Les voyageurs ne se séparent pas. Faute d'avoir pu trouver une clé pour s'orienter dans le fouillis des sorties possibles, ils déplacent en bloc l'assemblée de leurs forces, la communauté de leurs intérêts, pour survivre et perdurer par-delà la sévérité des énigmes.

La seule ligne de fuite assurée est le fil tendu de la plus grande pente le long de laquelle ils doivent glisser. Descendre toujours plus avant, et laisser des entailles dans les murs, aux intersections, et au pied des escaliers, deviennent des gestes qui ancrent leurs esprits loin de la tourmente glacée du désarroi.

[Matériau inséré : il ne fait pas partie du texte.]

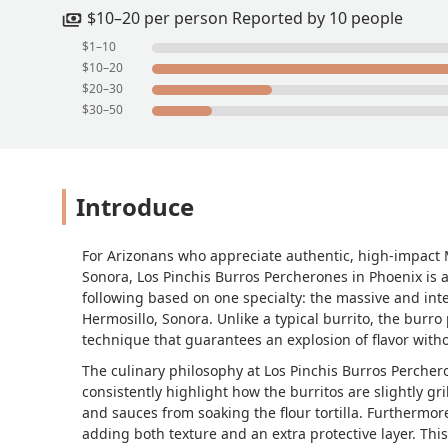
kind and we dined there, and checked
$10–20 per person Reported by 10 people
(preferred exact change), with card the
$1–10
from when we asked for to go items 
$10–20
$20–30
$30–50
Introduce
For Arizonans who appreciate authentic, high-impact M
Sonora, Los Pinchis Burros Percherones in Phoenix is a 
following based on one specialty: the massive and inten
Hermosillo, Sonora. Unlike a typical burrito, the burro
technique that guarantees an explosion of flavor with
The culinary philosophy at Los Pinchis Burros Perchero
consistently highlight how the burritos are slightly gri
and sauces from soaking the flour tortilla. Furthermore,
adding both texture and an extra protective layer. Thi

Ils continuent de descendre, et bientôt le dallage, les voûtes de pierre et les murs taillés à l'applomb du roc perdent l'alignement et la géométrie d'équerre qui faisaient du souterrain un espace quadrillé et inaltérable. Des pans de mur sont répandus sur le sol et gisent désarticulés, entassés et sans forme, couvrant le dallage de pierres cubiques aux arêtes émoussées. Les dalles se lézardent et se cassent sous le poids d'une construction qui s'effondre. Les escaliers sont comme usés, rapés. Ils abandonnent le clair découpage des paliers, et s'effacent bientôt en un éboulis de rocs et de boue.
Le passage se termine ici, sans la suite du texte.